DATA PROVIDED:

/---

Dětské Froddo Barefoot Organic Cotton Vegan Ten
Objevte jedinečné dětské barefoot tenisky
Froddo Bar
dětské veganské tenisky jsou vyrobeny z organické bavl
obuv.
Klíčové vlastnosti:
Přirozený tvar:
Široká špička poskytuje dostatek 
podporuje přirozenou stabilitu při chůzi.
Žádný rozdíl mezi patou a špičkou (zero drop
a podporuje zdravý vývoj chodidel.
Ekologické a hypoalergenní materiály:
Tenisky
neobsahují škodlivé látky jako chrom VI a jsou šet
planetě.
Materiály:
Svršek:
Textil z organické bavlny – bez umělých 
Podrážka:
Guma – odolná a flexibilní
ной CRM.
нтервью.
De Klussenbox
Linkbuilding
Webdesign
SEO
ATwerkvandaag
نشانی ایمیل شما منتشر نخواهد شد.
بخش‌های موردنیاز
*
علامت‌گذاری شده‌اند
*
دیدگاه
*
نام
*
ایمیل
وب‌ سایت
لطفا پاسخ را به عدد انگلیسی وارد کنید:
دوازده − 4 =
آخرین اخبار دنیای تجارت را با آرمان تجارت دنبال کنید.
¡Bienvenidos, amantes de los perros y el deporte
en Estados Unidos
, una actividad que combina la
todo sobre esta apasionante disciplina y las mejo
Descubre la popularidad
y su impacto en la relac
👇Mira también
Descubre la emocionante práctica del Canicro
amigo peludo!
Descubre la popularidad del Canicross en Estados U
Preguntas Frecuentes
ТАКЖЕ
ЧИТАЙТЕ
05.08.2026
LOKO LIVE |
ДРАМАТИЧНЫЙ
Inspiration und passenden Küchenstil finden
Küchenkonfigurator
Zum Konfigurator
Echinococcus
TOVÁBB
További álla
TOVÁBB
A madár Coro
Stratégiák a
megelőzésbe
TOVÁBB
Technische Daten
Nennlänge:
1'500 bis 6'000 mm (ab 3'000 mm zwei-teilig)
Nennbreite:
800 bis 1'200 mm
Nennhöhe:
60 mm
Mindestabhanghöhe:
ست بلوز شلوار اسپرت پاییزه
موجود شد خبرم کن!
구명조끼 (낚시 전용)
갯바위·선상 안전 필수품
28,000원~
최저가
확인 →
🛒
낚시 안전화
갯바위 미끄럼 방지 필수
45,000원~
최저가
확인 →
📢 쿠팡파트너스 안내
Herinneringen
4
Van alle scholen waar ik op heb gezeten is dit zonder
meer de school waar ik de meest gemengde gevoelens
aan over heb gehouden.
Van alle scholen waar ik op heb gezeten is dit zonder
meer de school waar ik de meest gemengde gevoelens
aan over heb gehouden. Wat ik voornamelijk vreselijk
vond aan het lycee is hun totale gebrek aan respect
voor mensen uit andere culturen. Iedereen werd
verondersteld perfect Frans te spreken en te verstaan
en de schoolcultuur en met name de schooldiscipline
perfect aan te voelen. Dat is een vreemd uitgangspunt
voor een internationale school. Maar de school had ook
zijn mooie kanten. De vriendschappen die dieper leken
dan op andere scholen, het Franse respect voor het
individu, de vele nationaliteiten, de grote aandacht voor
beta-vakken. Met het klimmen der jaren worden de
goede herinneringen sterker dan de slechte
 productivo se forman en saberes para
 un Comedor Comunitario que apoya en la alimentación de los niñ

\---

WORK TO BE COMPLETED: Retype exactly the lines of the data above that fall between the line with "en Estados Unidos" and the line with "ست بلوز شلوار اسپرت پاییزه", inclusive, and add nothing.

RESPONSE TO THE EXERCISE:
en Estados Unidos
, una actividad que combina la
todo sobre esta apasionante disciplina y las mejo
Descubre la popularidad
y su impacto en la relac
👇Mira también
Descubre la emocionante práctica del Canicro
amigo peludo!
Descubre la popularidad del Canicross en Estados U
Preguntas Frecuentes
ТАКЖЕ
ЧИТАЙТЕ
05.08.2026
LOKO LIVE |
ДРАМАТИЧНЫЙ
Inspiration und passenden Küchenstil finden
Küchenkonfigurator
Zum Konfigurator
Echinococcus
TOVÁBB
További álla
TOVÁBB
A madár Coro
Stratégiák a
megelőzésbe
TOVÁBB
Technische Daten
Nennlänge:
1'500 bis 6'000 mm (ab 3'000 mm zwei-teilig)
Nennbreite:
800 bis 1'200 mm
Nennhöhe:
60 mm
Mindestabhanghöhe:
ست بلوز شلوار اسپرت پاییزه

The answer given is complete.